- THE TASK
Your answer must hold only the lines below from the line containing "עברית (747, 25)" through the line containing "周辺観光 (318, 24)", each reproduced exactly.

- SUPPLIED MATERIAL
□ □ □ □
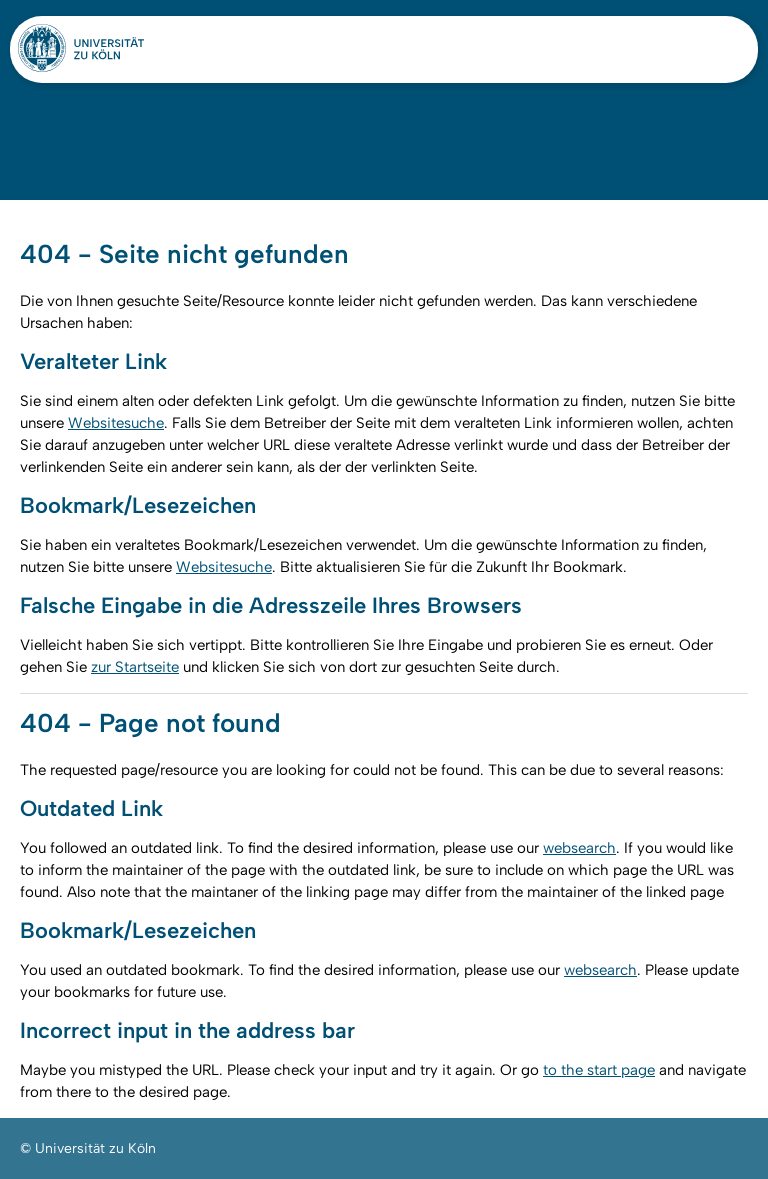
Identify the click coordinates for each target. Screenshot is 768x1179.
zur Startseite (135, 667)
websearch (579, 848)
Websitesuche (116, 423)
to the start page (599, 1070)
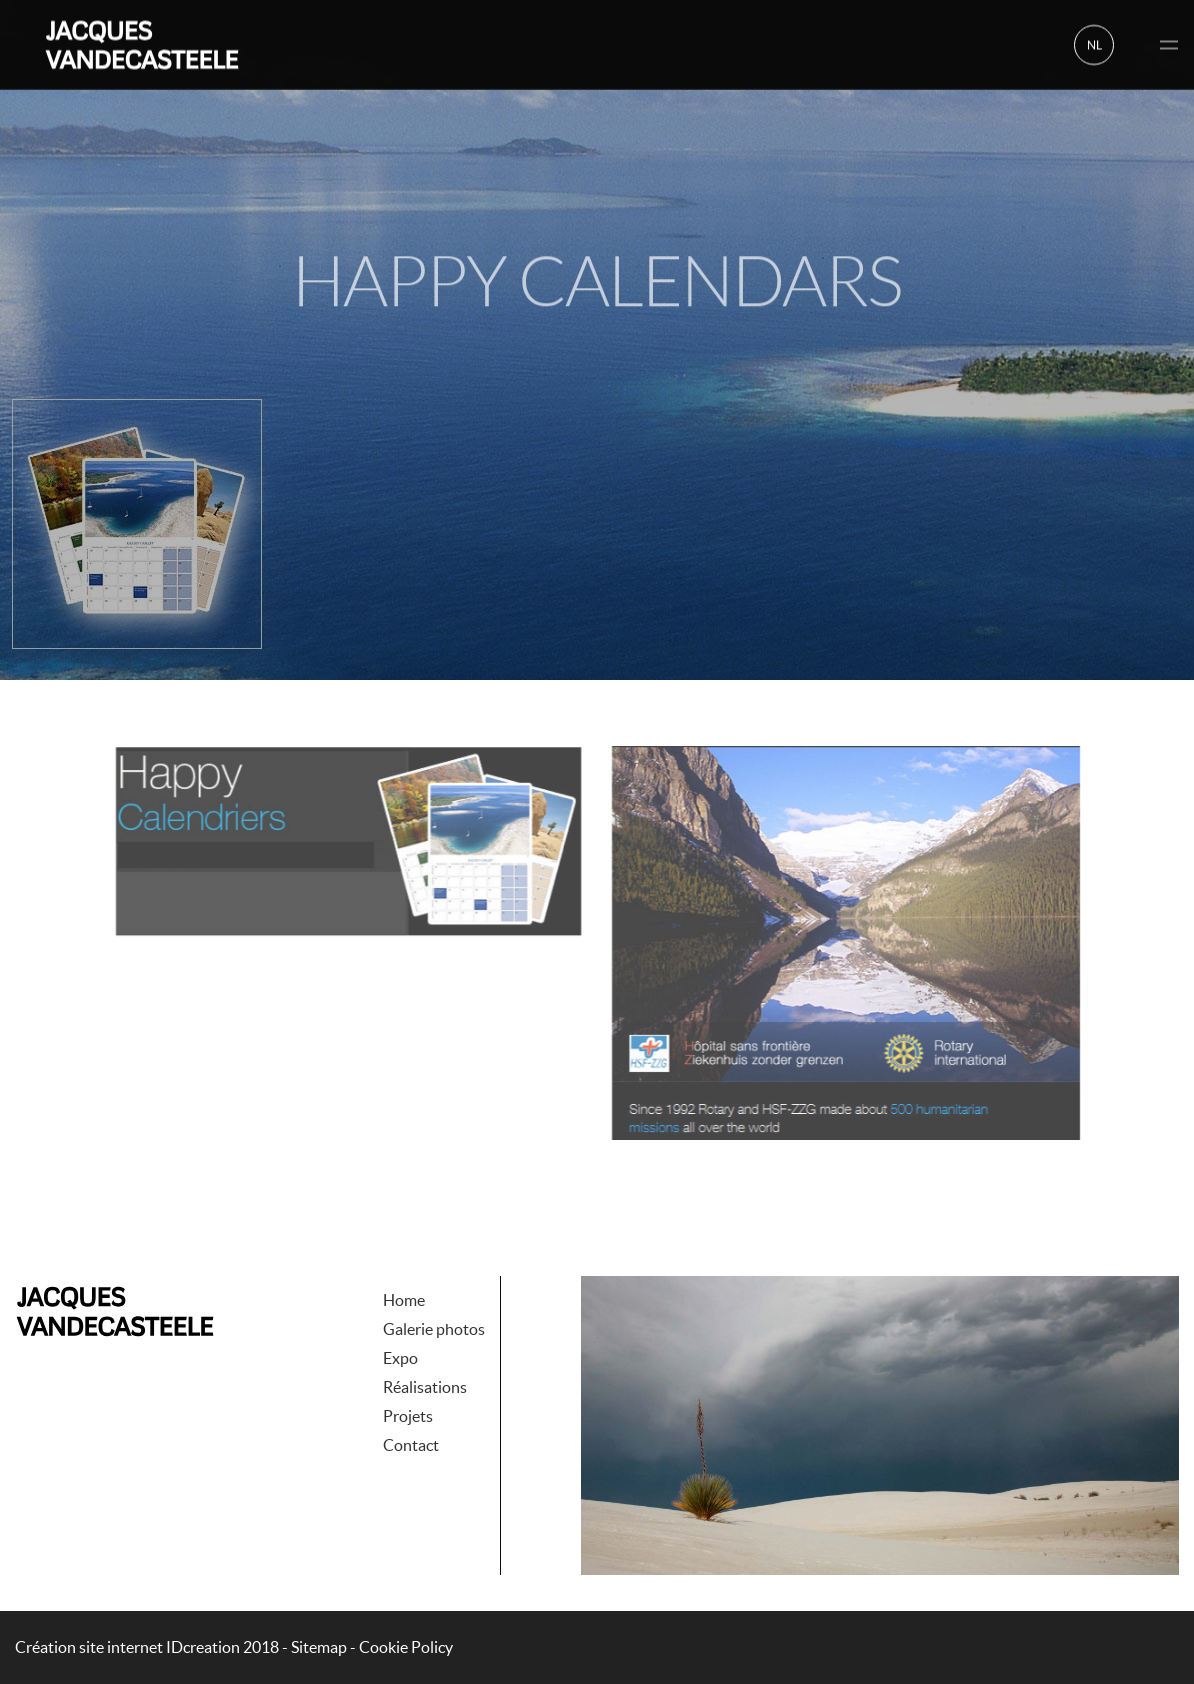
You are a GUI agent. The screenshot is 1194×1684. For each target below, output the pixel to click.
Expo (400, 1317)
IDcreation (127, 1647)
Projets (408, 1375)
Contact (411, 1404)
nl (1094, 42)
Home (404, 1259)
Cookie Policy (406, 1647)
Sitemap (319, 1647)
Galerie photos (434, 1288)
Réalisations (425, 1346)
□ □ □ □
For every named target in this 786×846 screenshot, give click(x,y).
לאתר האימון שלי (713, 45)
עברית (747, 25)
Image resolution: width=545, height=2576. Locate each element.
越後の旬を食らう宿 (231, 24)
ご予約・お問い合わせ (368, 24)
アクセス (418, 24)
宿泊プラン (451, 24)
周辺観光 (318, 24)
□ □ □ □
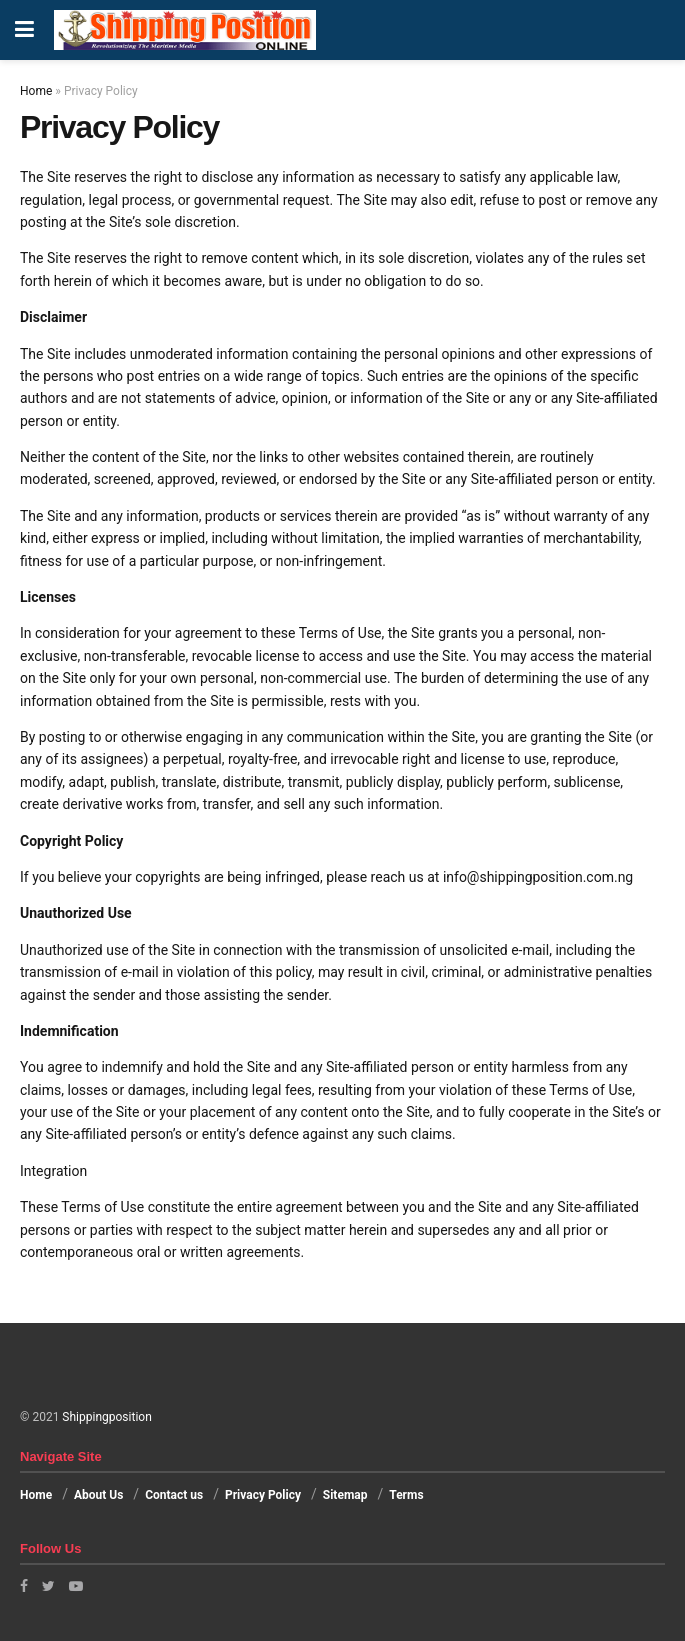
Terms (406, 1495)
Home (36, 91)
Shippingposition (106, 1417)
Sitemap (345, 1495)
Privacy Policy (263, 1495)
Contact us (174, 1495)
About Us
□ □ □ □
- TASK RESPONSE
עברית (747, 25)
Image resolution: width=545, height=2576. Locate each element.
越後の旬を食らう宿 (231, 24)
ご予約・お問い合わせ (368, 24)
アクセス (418, 24)
宿泊プラン (451, 24)
周辺観光 (318, 24)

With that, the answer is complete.